Your reply is to be the lines below, exactly as written, with images omitted.

========

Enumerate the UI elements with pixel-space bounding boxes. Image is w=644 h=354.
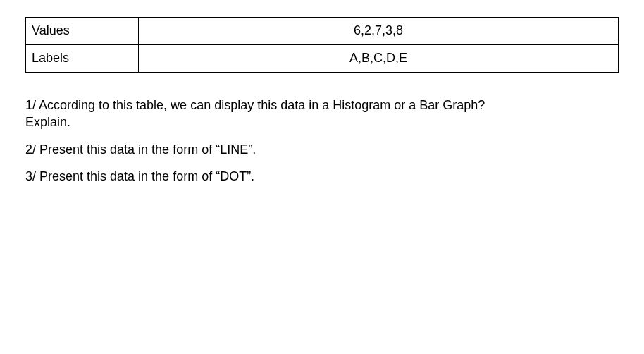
- row-value: 6,2,7,3,8: [139, 18, 619, 45]
- data-table: Values 6,2,7,3,8 Labels A,B,C,D,E: [25, 17, 619, 73]
- table-row: Values 6,2,7,3,8: [26, 18, 619, 45]
- question-1: 1/ According to this table, we can displ…: [25, 97, 619, 131]
- document-page: Values 6,2,7,3,8 Labels A,B,C,D,E 1/ Acc…: [0, 0, 644, 185]
- question-3: 3/ Present this data in the form of “DOT…: [25, 168, 619, 185]
- question-2: 2/ Present this data in the form of “LIN…: [25, 141, 619, 158]
- row-label: Values: [26, 18, 139, 45]
- question-1-line-1: 1/ According to this table, we can displ…: [25, 98, 485, 112]
- row-label: Labels: [26, 45, 139, 73]
- question-1-line-2: Explain.: [25, 115, 70, 129]
- row-value: A,B,C,D,E: [139, 45, 619, 73]
- questions-block: 1/ According to this table, we can displ…: [25, 97, 619, 185]
- table-row: Labels A,B,C,D,E: [26, 45, 619, 73]
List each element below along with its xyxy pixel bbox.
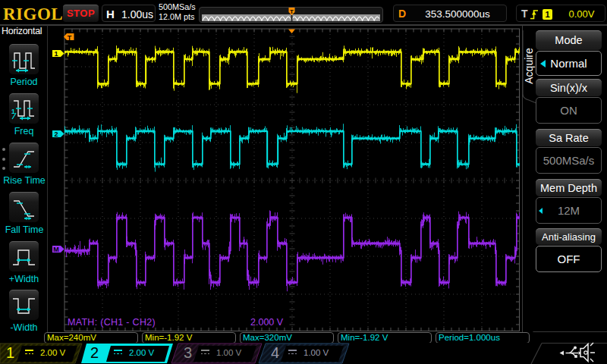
svg-text:T: T [68, 34, 72, 42]
svg-text:2: 2 [54, 130, 58, 138]
svg-text:1: 1 [54, 50, 58, 58]
svg-text:M: M [53, 246, 59, 253]
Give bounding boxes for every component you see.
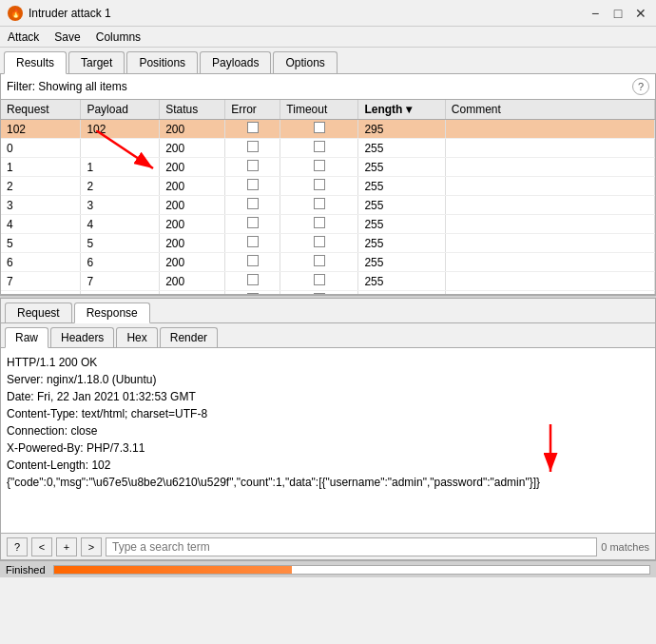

========

■ **TASK OUTPUT**
Enumerate the UI elements with pixel-space bounding boxes. Image is w=644 h=354.
- row-value: 6,2,7,3,8: [139, 18, 619, 45]
- data-table: Values 6,2,7,3,8 Labels A,B,C,D,E: [25, 17, 619, 73]
- table-row: Values 6,2,7,3,8: [26, 18, 619, 45]
- question-1: 1/ According to this table, we can displ…: [25, 97, 619, 131]
- document-page: Values 6,2,7,3,8 Labels A,B,C,D,E 1/ Acc…: [0, 0, 644, 185]
- question-3: 3/ Present this data in the form of “DOT…: [25, 168, 619, 185]
- question-2: 2/ Present this data in the form of “LIN…: [25, 141, 619, 158]
- row-label: Values: [26, 18, 139, 45]
- question-1-line-1: 1/ According to this table, we can displ…: [25, 98, 485, 112]
- row-label: Labels: [26, 45, 139, 73]
- question-1-line-2: Explain.: [25, 115, 70, 129]
- row-value: A,B,C,D,E: [139, 45, 619, 73]
- questions-block: 1/ According to this table, we can displ…: [25, 97, 619, 185]
- table-row: Labels A,B,C,D,E: [26, 45, 619, 73]
List each element below along with its xyxy pixel bbox.
svg-text:T: T [68, 34, 72, 42]
svg-text:2: 2 [54, 130, 58, 138]
svg-text:1: 1 [54, 50, 58, 58]
svg-text:M: M [53, 246, 59, 253]
Give bounding boxes for every component you see.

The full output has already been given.